## Work task:
Reproduce the entries word for word, and omit any picture you find in them.
Records for the exercise section start
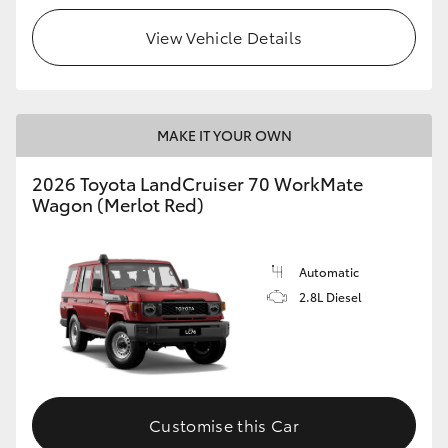
View Vehicle Details
HiLux GVM Upgrade Option
Our Stock
MAKE IT YOUR OWN
Toyota Warranty Advantage
2026 Toyota LandCruiser 70 WorkMate
Wagon (Merlot Red)
Enquiries
Automatic
2.8L Diesel
Customise this Car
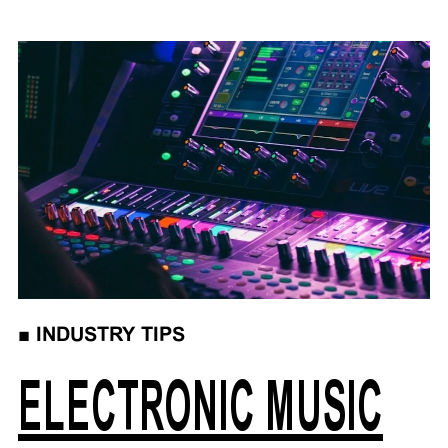
■
INDUSTRY TIPS
ELECTRONIC MUSIC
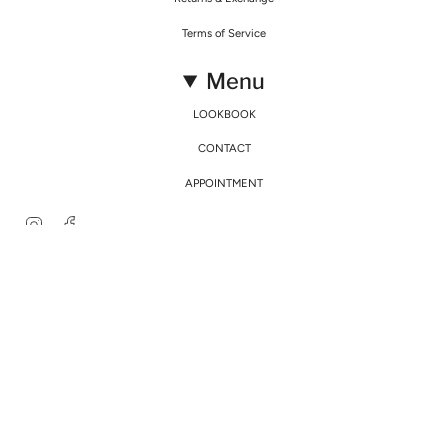
Terms of Service
Menu
LOOKBOOK
CONTACT
APPOINTMENT
Instagram
Facebook
© Mirimalist 2026
Powered by Agence Fidélité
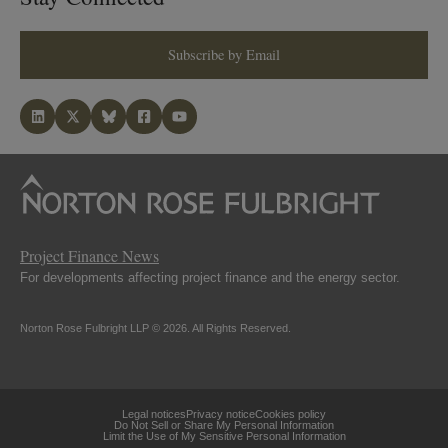
Subscribe by Email
Project Finance News
For developments affecting project finance and the energy sector.
Norton Rose Fulbright LLP © 2026. All Rights Reserved.
Legal notices
Privacy notice
Cookies policy
Do Not Sell or Share My Personal Information
Limit the Use of My Sensitive Personal Information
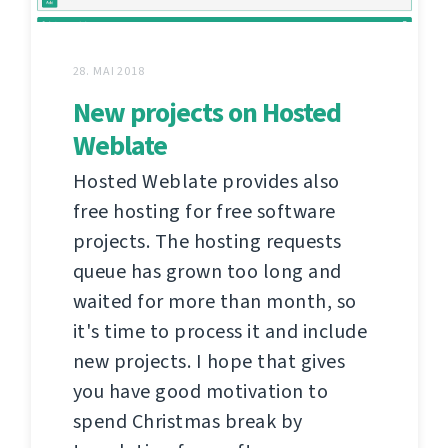
28. MAI 2018
New projects on Hosted
Weblate
Hosted Weblate provides also
free hosting for free software
projects. The hosting requests
queue has grown too long and
waited for more than month, so
it's time to process it and include
new projects. I hope that gives
you have good motivation to
spend Christmas break by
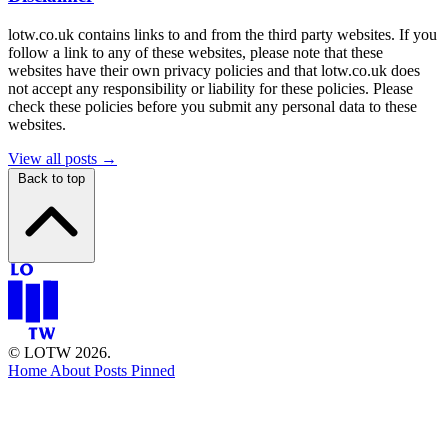
lotw.co.uk contains links to and from the third party websites. If you
follow a link to any of these websites, please note that these
websites have their own privacy policies and that lotw.co.uk does
not accept any responsibility or liability for these policies. Please
check these policies before you submit any personal data to these
websites.
View all posts →
Back to top
© LOTW 2026.
Home
About
Posts
Pinned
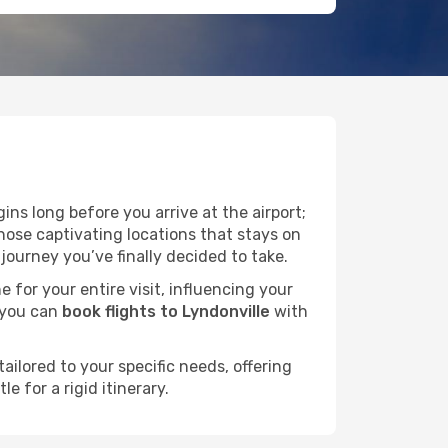
ns long before you arrive at the airport;
hose captivating locations that stays on
ourney you’ve finally decided to take.
e for your entire visit, influencing your
 you can
book flights to Lyndonville
with
ailored to your specific needs, offering
 for a rigid itinerary.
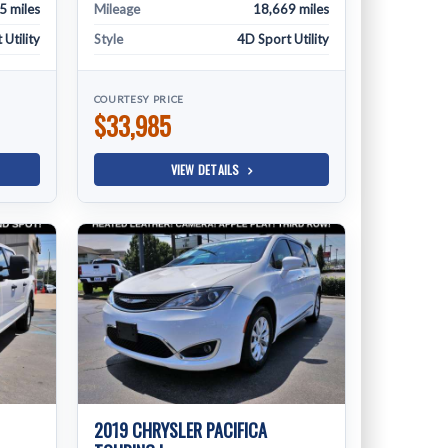
5 miles
Mileage
18,669 miles
Utility
Style
4D Sport Utility
COURTESY PRICE
$33,985
VIEW DETAILS
2019 CHRYSLER PACIFICA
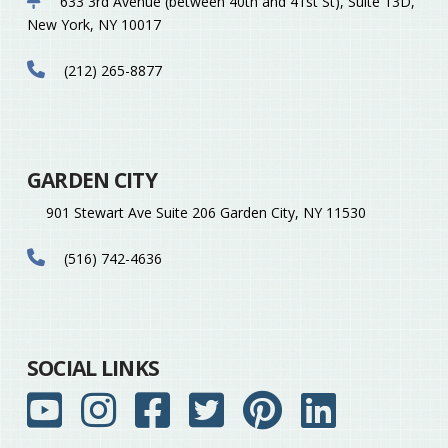
633 3rd Avenue (between 40th and 41st St), Suite 13D,
New York, NY 10017
(212) 265-8877
GARDEN CITY
901 Stewart Ave Suite 206 Garden City, NY 11530
(516) 742-4636
SOCIAL LINKS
Records for the exercise section end
## Written response:
View Vehicle Details
HiLux GVM Upgrade Option
Our Stock
MAKE IT YOUR OWN
Toyota Warranty Advantage
2026 Toyota LandCruiser 70 WorkMate
Wagon (Merlot Red)
Enquiries
Automatic
2.8L Diesel
Customise this Car
■
INDUSTRY TIPS
ELECTRONIC MUSIC
Terms of Service
Menu
LOOKBOOK
CONTACT
APPOINTMENT
Instagram
Facebook
© Mirimalist 2026
Powered by Agence Fidélité
Subscribe by Email
Project Finance News
For developments affecting project finance and the energy sector.
Norton Rose Fulbright LLP © 2026. All Rights Reserved.
Legal notices
Privacy notice
Cookies policy
Do Not Sell or Share My Personal Information
Limit the Use of My Sensitive Personal Information
28. MAI 2018
New projects on Hosted
Weblate
Hosted Weblate provides also
free hosting for free software
projects. The hosting requests
queue has grown too long and
waited for more than month, so
it's time to process it and include
new projects. I hope that gives
you have good motivation to
spend Christmas break by
lotw.co.uk contains links to and from the third party websites. If you
follow a link to any of these websites, please note that these
websites have their own privacy policies and that lotw.co.uk does
not accept any responsibility or liability for these policies. Please
check these policies before you submit any personal data to these
websites.
View all posts →
Back to top
© LOTW 2026.
Home
About
Posts
Pinned
ns long before you arrive at the airport;
hose captivating locations that stays on
ourney you’ve finally decided to take.
e for your entire visit, influencing your
 you can
book flights to Lyndonville
with
ailored to your specific needs, offering
 for a rigid itinerary.
5 miles
Mileage
18,669 miles
Utility
Style
4D Sport Utility
COURTESY PRICE
$33,985
VIEW DETAILS
2019 CHRYSLER PACIFICA
633 3rd Avenue (between 40th and 41st St), Suite 13D,
New York, NY 10017
(212) 265-8877
GARDEN CITY
901 Stewart Ave Suite 206 Garden City, NY 11530
(516) 742-4636
SOCIAL LINKS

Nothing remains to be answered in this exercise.